On the clinical side, managers have sought to develop strategies that harness physicians to medical teams as a way to create better congruence between physician decisions and the best interests of the hospital they work in [58, 59]. As clinical data on individual performance has become more available, research has sought to determine the most effective way to improve physician performance. However, these internal management strategies have had relatively short half-lives, even shorter if the physician’s medical practice and salary are not tightly tied to the financial position of the hospital (either because the physician is in private practice on contract to a public hospital – as is often the case in The Netherlands – or if the physician is a public employee in a permanent post and thus insulated from most management rebuffs) [60–62]. A key finding from research in this field is that physicians tend to dominate hospital decision-making procedures and constrain undesired institutional policies and practices regardless of the national health system and culture they operate within [50, 63–65]. Operationally, physicians largely control the rate and pace of their workloads and the workflow of the rest of the organization, typically prevailing in conflicts with other staff groups .
As the prior paragraph suggests, the macro and micro political power of the medical profession to exert influence is considerable and well documented. Their trusted position in society, control over how resources are used, their monopoly of special knowledge and other sources of power, deference, and influence are very significant in both creating and slowing institutional as well as organizational change.
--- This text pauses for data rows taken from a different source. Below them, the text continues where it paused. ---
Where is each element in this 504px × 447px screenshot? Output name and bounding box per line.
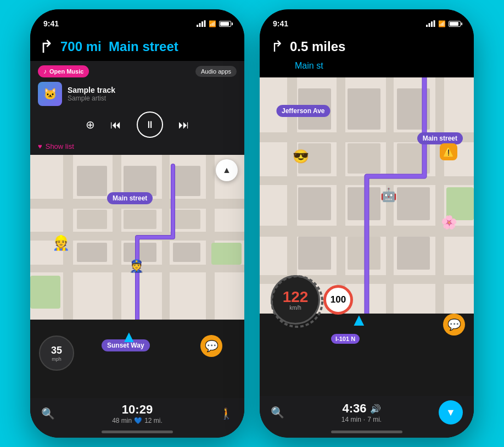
- svg-rect-12: [77, 166, 107, 196]
- music-panel: ♪ Open Music Audio apps 🐱 Sample track S…: [30, 61, 244, 155]
- route-label: I-101 N: [331, 334, 360, 344]
- nav-distance-2: 0.5 miles: [290, 39, 345, 54]
- chat-bubble-1: 💬: [200, 335, 222, 357]
- phone-2: 9:41 📶 ↱ 0.5 miles Main s: [260, 9, 474, 438]
- svg-rect-46: [397, 237, 430, 270]
- waze-char-flower: 🌸: [441, 215, 457, 230]
- speed-badge-1: 35 mph: [39, 336, 74, 371]
- svg-rect-42: [298, 187, 331, 220]
- turn-arrow-1: ↱: [39, 38, 54, 55]
- show-list-label: Show list: [46, 142, 74, 150]
- walker-icon-1[interactable]: 🚶: [220, 407, 233, 420]
- status-bar-2: 9:41 📶: [260, 9, 474, 33]
- svg-rect-11: [206, 155, 215, 320]
- svg-rect-3: [204, 20, 206, 27]
- svg-rect-43: [348, 187, 380, 220]
- svg-rect-23: [426, 25, 428, 27]
- distance-text-1: 700 mi: [60, 39, 102, 54]
- status-bar-1: 9:41 📶: [30, 9, 244, 33]
- svg-rect-13: [124, 166, 156, 196]
- signal-icon-2: [426, 20, 435, 27]
- svg-rect-14: [173, 166, 200, 196]
- player-controls: ⊕ ⏮ ⏸ ⏭: [38, 111, 237, 138]
- speed-unit-1: mph: [52, 356, 61, 362]
- waze-char-police: 👮: [129, 259, 144, 273]
- music-note-icon: ♪: [43, 68, 47, 75]
- svg-rect-9: [113, 155, 121, 320]
- add-button[interactable]: ⊕: [86, 118, 95, 131]
- speed-ring: [270, 275, 324, 328]
- track-info: Sample track Sample artist: [68, 86, 115, 102]
- speed-limit-value: 100: [331, 294, 346, 305]
- svg-rect-21: [211, 243, 242, 265]
- main-street-label-1: Main street: [107, 192, 153, 204]
- jefferson-label: Jefferson Ave: [276, 105, 330, 117]
- bottom-time-2: 4:36 🔊 14 min · 7 mi.: [341, 401, 382, 423]
- pause-button[interactable]: ⏸: [137, 111, 163, 138]
- time-display-2: 4:36: [342, 401, 366, 416]
- svg-rect-45: [298, 237, 331, 270]
- home-indicator-1: [102, 431, 173, 433]
- nav-header-2: ↱ 0.5 miles Main st: [260, 33, 474, 77]
- svg-rect-40: [348, 143, 380, 174]
- home-indicator-2: [331, 431, 402, 433]
- search-icon-1[interactable]: 🔍: [41, 407, 55, 420]
- phone-1: 9:41 📶 ↱ 700 mi Main street: [30, 9, 244, 438]
- search-icon-2[interactable]: 🔍: [271, 406, 284, 419]
- wifi-icon-1: 📶: [209, 20, 216, 27]
- street-name-1: Main street: [109, 39, 178, 54]
- bottom-time-1: 10:29 48 min 💙 12 mi.: [112, 403, 163, 424]
- waze-small-icon: 💙: [134, 417, 142, 424]
- music-top-bar: ♪ Open Music Audio apps: [38, 65, 237, 77]
- audio-apps-label: Audio apps: [201, 68, 231, 75]
- svg-rect-44: [397, 187, 430, 220]
- dist-2: 7 mi.: [367, 416, 382, 423]
- svg-rect-22: [30, 276, 60, 309]
- chevron-down-button[interactable]: ▼: [439, 400, 463, 424]
- current-speed-circle: 122 km/h: [271, 275, 320, 325]
- signal-icon-1: [197, 20, 206, 27]
- nav-distance-1: 700 mi Main street: [60, 39, 236, 54]
- open-music-label: Open Music: [49, 68, 83, 75]
- svg-rect-20: [173, 243, 200, 262]
- next-button[interactable]: ⏭: [178, 119, 189, 131]
- svg-rect-37: [348, 88, 380, 130]
- nav-top-row-2: ↱ 0.5 miles: [271, 39, 345, 54]
- battery-icon-1: [219, 21, 231, 27]
- status-icons-2: 📶: [426, 20, 461, 27]
- eta-info-1: 48 min 💙 12 mi.: [112, 417, 163, 424]
- track-name: Sample track: [68, 86, 115, 94]
- prev-button[interactable]: ⏮: [110, 119, 121, 131]
- track-row: 🐱 Sample track Sample artist: [38, 82, 237, 106]
- turn-arrow-2: ↱: [271, 39, 283, 54]
- waze-char-hard-hat: 👷: [52, 234, 70, 252]
- status-icons-1: 📶: [197, 20, 231, 27]
- status-time-2: 9:41: [273, 19, 288, 28]
- battery-icon-2: [449, 21, 461, 27]
- show-list-button[interactable]: ♥ Show list: [38, 142, 237, 150]
- waze-char-cool: 😎: [293, 149, 309, 164]
- chat-bubble-2: 💬: [443, 314, 465, 336]
- speed-value-1: 35: [51, 345, 62, 356]
- map-container-1: Main street Sunset Way ▲ 👷 👮 💬 35 mph ▲: [30, 155, 244, 398]
- nav-street-2: Main st: [295, 61, 323, 70]
- eta-info-2: 14 min · 7 mi.: [341, 416, 382, 423]
- audio-apps-button[interactable]: Audio apps: [195, 66, 237, 77]
- time-display-1: 10:29: [112, 403, 163, 417]
- open-music-button[interactable]: ♪ Open Music: [38, 65, 89, 77]
- svg-rect-2: [201, 21, 203, 27]
- main-street-label-2: Main street: [417, 132, 463, 144]
- artist-name: Sample artist: [68, 94, 115, 102]
- speed-limit-circle: 100: [323, 285, 353, 315]
- nav-info-1: 700 mi Main street: [60, 39, 236, 54]
- waze-char-glasses: 🤖: [380, 187, 397, 203]
- eta-1: 48 min: [112, 417, 132, 424]
- volume-icon[interactable]: 🔊: [370, 404, 381, 414]
- svg-rect-24: [429, 23, 430, 27]
- album-art: 🐱: [38, 82, 62, 106]
- scroll-up-button[interactable]: ▲: [216, 159, 238, 181]
- map-container-2: Main street Jefferson Ave I-101 N ▲ 😎 🤖 …: [260, 77, 474, 396]
- svg-rect-0: [197, 25, 198, 27]
- status-time-1: 9:41: [43, 19, 59, 28]
- svg-rect-17: [77, 243, 107, 262]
From the patient’s perspective, strong physician influence is often seen as a good thing: the last thing a sick patient wants is for a clinical decision to be influenced by or, worst of all, made by non-medically qualified administrators or lower-level medical staff. This patient support reinforces the particular physician-led character of decision-making inside hospitals, and with it the inevitable resistance to externally generated change – be it politically or managerially led – that could interfere with physician and, more broadly, medical staff led decision-making.
The third area of organizational dysfunction that public hospitals suffer from reflects the explicit political character of policy and management decision-making in these institutions. There is no shortage of literature that describes the non-linear, non-optimizing, and sometimes seemingly non-rational elements that compose typical politically structured decision-making in all sectors of public policy (see for example [67, 68]). To suggest that public sector decision-making is broadly dysfunctional when viewed from the perspective of health provider and/or service organizations as well as of the staff working in those institutions is not novel.
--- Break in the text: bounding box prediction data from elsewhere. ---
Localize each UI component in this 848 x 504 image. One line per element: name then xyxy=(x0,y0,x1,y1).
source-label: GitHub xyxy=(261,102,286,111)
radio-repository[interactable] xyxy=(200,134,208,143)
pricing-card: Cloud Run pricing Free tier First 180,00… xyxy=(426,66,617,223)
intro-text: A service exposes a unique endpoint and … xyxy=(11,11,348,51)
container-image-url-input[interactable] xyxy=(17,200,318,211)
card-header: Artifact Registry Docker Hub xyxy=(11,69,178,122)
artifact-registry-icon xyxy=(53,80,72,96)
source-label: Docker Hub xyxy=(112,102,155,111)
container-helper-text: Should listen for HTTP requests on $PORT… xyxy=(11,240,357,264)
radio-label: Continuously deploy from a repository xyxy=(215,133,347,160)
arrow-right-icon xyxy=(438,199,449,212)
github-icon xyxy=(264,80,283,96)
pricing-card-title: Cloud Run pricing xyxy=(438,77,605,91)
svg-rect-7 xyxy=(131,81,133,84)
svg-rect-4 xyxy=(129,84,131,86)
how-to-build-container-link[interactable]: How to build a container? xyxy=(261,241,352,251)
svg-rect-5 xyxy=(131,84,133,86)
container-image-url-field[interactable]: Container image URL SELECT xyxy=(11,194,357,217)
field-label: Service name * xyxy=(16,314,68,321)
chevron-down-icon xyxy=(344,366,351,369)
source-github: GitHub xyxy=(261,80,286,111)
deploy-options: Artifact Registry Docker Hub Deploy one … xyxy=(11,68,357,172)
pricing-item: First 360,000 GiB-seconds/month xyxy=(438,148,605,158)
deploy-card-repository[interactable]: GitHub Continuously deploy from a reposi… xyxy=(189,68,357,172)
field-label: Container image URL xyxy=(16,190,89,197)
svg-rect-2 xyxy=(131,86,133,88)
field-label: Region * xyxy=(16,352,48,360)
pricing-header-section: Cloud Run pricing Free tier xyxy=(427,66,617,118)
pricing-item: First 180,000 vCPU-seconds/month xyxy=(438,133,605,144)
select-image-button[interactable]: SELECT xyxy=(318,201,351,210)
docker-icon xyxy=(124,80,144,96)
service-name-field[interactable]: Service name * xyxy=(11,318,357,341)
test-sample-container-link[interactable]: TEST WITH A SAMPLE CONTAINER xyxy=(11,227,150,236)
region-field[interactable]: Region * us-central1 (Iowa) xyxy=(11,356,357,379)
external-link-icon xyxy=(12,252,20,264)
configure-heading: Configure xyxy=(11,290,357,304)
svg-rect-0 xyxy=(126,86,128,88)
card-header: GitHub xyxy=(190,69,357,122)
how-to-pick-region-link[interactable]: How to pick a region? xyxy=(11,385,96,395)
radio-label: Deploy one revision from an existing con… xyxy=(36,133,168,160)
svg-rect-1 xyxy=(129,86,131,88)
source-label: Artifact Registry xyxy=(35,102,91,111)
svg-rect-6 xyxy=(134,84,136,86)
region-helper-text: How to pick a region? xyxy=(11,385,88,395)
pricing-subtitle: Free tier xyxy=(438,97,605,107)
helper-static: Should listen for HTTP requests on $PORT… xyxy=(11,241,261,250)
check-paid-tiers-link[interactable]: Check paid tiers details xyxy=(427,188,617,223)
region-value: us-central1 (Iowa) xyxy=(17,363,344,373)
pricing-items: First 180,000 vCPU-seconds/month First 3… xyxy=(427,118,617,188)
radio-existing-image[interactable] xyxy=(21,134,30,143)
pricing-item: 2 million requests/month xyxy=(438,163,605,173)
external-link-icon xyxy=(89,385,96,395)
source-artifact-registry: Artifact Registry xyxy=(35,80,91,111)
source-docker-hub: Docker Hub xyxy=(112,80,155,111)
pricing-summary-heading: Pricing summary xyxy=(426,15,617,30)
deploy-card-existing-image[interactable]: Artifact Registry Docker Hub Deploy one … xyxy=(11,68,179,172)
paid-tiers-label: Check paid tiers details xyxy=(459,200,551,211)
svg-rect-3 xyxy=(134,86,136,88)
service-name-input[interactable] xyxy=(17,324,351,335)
Critiques of political decision-making focus on two inherent operational problems: legislative roadblocks and administrative/implementation rigidities. Political scientists have written at length about the problems of writing and passing effective legislation: the importance of “policy champions” and “windows of opportunity” as well as the always-present dangers involved in building coalitions and evading veto-points . The German Chancellor Bismarck, somewhat less eruditely, is credited – perhaps incorrectly1 – with quipping that “those who love sausage and the law should never watch either being made”.
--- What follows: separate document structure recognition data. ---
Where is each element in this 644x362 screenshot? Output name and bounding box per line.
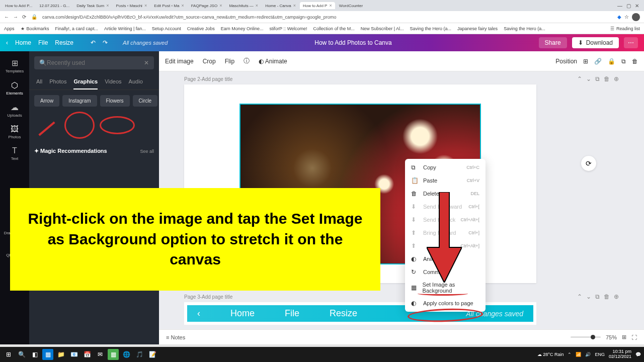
delete-page-icon[interactable]: 🗑: [604, 75, 610, 82]
nav-photos[interactable]: 🖼Photos: [0, 122, 29, 142]
taskbar-app[interactable]: ▦: [108, 349, 119, 360]
start-button[interactable]: ⊞: [3, 349, 14, 360]
cm-paste[interactable]: 📋PasteCtrl+V: [405, 174, 486, 187]
graphic-red-oval[interactable]: [100, 116, 135, 134]
edit-image-button[interactable]: Edit image: [165, 58, 194, 65]
browser-tab[interactable]: How to Add P...: [2, 3, 35, 9]
crop-button[interactable]: Crop: [203, 58, 216, 65]
reload-icon[interactable]: ⟳: [22, 14, 26, 20]
bookmark-item[interactable]: Finally!, a card capt...: [55, 26, 99, 31]
browser-tab[interactable]: 12.07.2021 - G...: [36, 3, 72, 9]
transparency-icon[interactable]: ⊞: [583, 58, 588, 65]
fullscreen-icon[interactable]: ⛶: [631, 334, 637, 340]
back-icon[interactable]: ←: [4, 14, 9, 20]
chip-arrow[interactable]: Arrow: [34, 95, 59, 107]
lock-icon[interactable]: 🔒: [608, 58, 615, 65]
notifications-icon[interactable]: 💬: [635, 352, 641, 357]
bookmark-item[interactable]: Japanese fairy tales: [457, 26, 498, 31]
download-button[interactable]: ⬇Download: [572, 37, 619, 48]
add-page-icon[interactable]: ⊕: [614, 75, 619, 82]
bookmark-item[interactable]: ☰ Reading list: [610, 26, 640, 31]
taskbar-app[interactable]: 🎵: [134, 349, 145, 360]
add-page-icon[interactable]: ⊕: [614, 293, 619, 300]
page-up-icon[interactable]: ⌃: [577, 293, 582, 300]
see-all-link[interactable]: See all: [140, 149, 154, 154]
search-icon[interactable]: 🔍: [16, 349, 27, 360]
bookmark-item[interactable]: ★ Bookmarks: [21, 26, 49, 31]
clock-date[interactable]: 02/12/2021: [609, 354, 631, 359]
volume-icon[interactable]: 🔊: [585, 352, 591, 357]
browser-tab[interactable]: Posts ‹ Maschi×: [113, 2, 150, 9]
tab-photos[interactable]: Photos: [49, 74, 66, 89]
resize-button[interactable]: Resize: [55, 39, 73, 46]
forward-icon[interactable]: →: [13, 14, 18, 20]
trash-icon[interactable]: 🗑: [632, 58, 638, 65]
taskbar-app[interactable]: 📅: [82, 349, 93, 360]
page-title-input[interactable]: Add page title: [202, 76, 232, 82]
taskbar-app[interactable]: 📝: [147, 349, 158, 360]
nav-elements[interactable]: ⬡Elements: [0, 77, 29, 99]
cm-copy[interactable]: ⧉CopyCtrl+C: [405, 161, 486, 174]
minimize-icon[interactable]: —: [617, 3, 622, 9]
taskbar-app[interactable]: 🌐: [121, 349, 132, 360]
page-up-icon[interactable]: ⌃: [577, 75, 582, 82]
redo-icon[interactable]: ↷: [103, 39, 108, 46]
browser-tab[interactable]: Home - Canva×: [262, 2, 299, 9]
profile-icon[interactable]: [632, 13, 640, 21]
tab-audio[interactable]: Audio: [129, 74, 143, 89]
grid-view-icon[interactable]: ⊞: [622, 334, 626, 340]
tab-graphics[interactable]: Graphics: [73, 74, 98, 89]
browser-tab-active[interactable]: How to Add P×: [300, 2, 335, 9]
browser-tab[interactable]: Edit Post ‹ Ma×: [151, 2, 187, 9]
more-icon[interactable]: ⋯: [624, 37, 638, 48]
maximize-icon[interactable]: ▢: [626, 3, 631, 9]
browser-tab[interactable]: Daily Task Sum×: [73, 2, 112, 9]
search-box[interactable]: 🔍 ✕: [34, 56, 154, 69]
extension-icon[interactable]: ◆: [617, 14, 621, 20]
language-indicator[interactable]: ENG: [595, 352, 605, 357]
bookmark-item[interactable]: Setup Account: [152, 26, 181, 31]
bookmark-item[interactable]: New Subscriber | Al...: [361, 26, 404, 31]
share-button[interactable]: Share: [539, 37, 567, 48]
tray-icon[interactable]: ⌃: [568, 352, 572, 357]
tab-all[interactable]: All: [36, 74, 42, 89]
taskbar-app[interactable]: 📁: [55, 349, 66, 360]
chip-flowers[interactable]: Flowers: [100, 95, 130, 107]
nav-text[interactable]: TText: [0, 143, 29, 164]
zoom-level[interactable]: 75%: [606, 334, 617, 340]
bookmark-item[interactable]: Saving the Hero (a...: [504, 26, 545, 31]
position-button[interactable]: Position: [555, 58, 577, 65]
tab-videos[interactable]: Videos: [105, 74, 121, 89]
close-icon[interactable]: ✕: [635, 3, 639, 9]
clear-icon[interactable]: ✕: [144, 59, 149, 66]
nav-uploads[interactable]: ☁Uploads: [0, 100, 29, 121]
duplicate-page-icon[interactable]: ⧉: [595, 75, 600, 82]
chip-circle[interactable]: Circle: [133, 95, 158, 107]
chip-instagram[interactable]: Instagram: [62, 95, 97, 107]
duplicate-icon[interactable]: ⧉: [621, 58, 626, 65]
nav-templates[interactable]: ⊞Templates: [0, 55, 29, 76]
graphic-red-arrow[interactable]: [34, 113, 59, 138]
duplicate-page-icon[interactable]: ⧉: [595, 293, 600, 300]
extension-icon[interactable]: ☆: [624, 14, 629, 20]
file-button[interactable]: File: [38, 39, 48, 46]
browser-tab[interactable]: Maschituts —×: [226, 2, 261, 9]
home-button[interactable]: Home: [15, 39, 31, 46]
document-title[interactable]: How to Add Photos to Canva: [168, 39, 538, 46]
undo-icon[interactable]: ↶: [91, 39, 96, 46]
weather-widget[interactable]: ☁ 28°C Rain: [537, 352, 564, 357]
search-input[interactable]: [47, 59, 144, 66]
browser-tab[interactable]: FAQPage JSO×: [188, 2, 225, 9]
bookmark-item[interactable]: Apps: [4, 26, 15, 31]
page-down-icon[interactable]: ⌄: [586, 293, 591, 300]
wifi-icon[interactable]: 📶: [576, 352, 581, 357]
page-title-input[interactable]: Add page title: [202, 294, 232, 300]
taskbar-app[interactable]: ▦: [42, 349, 53, 360]
bookmark-item[interactable]: Earn Money Online...: [221, 26, 264, 31]
zoom-slider[interactable]: [571, 336, 601, 338]
bookmark-item[interactable]: Article Writing | fan...: [104, 26, 146, 31]
notes-button[interactable]: ≡ Notes: [166, 334, 185, 340]
back-icon[interactable]: ‹: [6, 39, 8, 46]
sync-icon[interactable]: ⟳: [581, 156, 596, 171]
animate-button[interactable]: ◐ Animate: [259, 58, 287, 65]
Administrative and implementation difficulties also have received considerable scholarly attention. Drawing on the understanding of public organizations put forward by Weber  and Lindblom , among many others, sociologists and political scientists have detailed the procedural difficulty that public agencies have in transforming legislated policy into effective practice. Lipsky showed how front line staffers became “street level bureaucrats” who de facto re-wrote official rules in welfare service agencies so as to obtain higher benefit levels for their clients . Concepts such as “bureaucratic capture” by outside interest groups and “bureaucratic cooptation” through briefs and submissions from interested parties also demonstrate the bending of administrative decision-making to satisfy political needs. Going one step further, Pressman and Wildavsky highlighted how hard it is to get multiple government agencies to cooperate effectively in the implementation of public sector projects even when there is policy agreement among their respective agency heads . Hood suggested that adoption of private sector tools such as contracting out were essential to overcome these various types of politicized administration and to establish properly accountable service delivery . Osborne and Gaebler summarized these different implementation perspectives into a generalized need for public sector governmental officials to “steer more and row less” .
Further, on an operational level, administrative behavior in a public civil servant environment also involves a number of rigidities that one could delicately summarize by the term “bureaucratic”. Staff often have legislatively protected jobs and pensions, with little incentive to take risks or be innovative. Efforts to sanction or dismiss public employees, particularly when they are unionized, are complex, elongated, expensive, and as an unsurprising consequence, rarely pursued. Whatever one might think about the appropriateness of such job security for postal or pension office workers, the same civil servant status creates unique challenges in the decidedly different working environment of emergency and inpatient medical care services. Conversely, some public systems also have the opposite problem. The political appointment of hospital managers creates instability, can lead to the promotion of under-qualified candidates and leads to short termism and the avoidance of contentious issues.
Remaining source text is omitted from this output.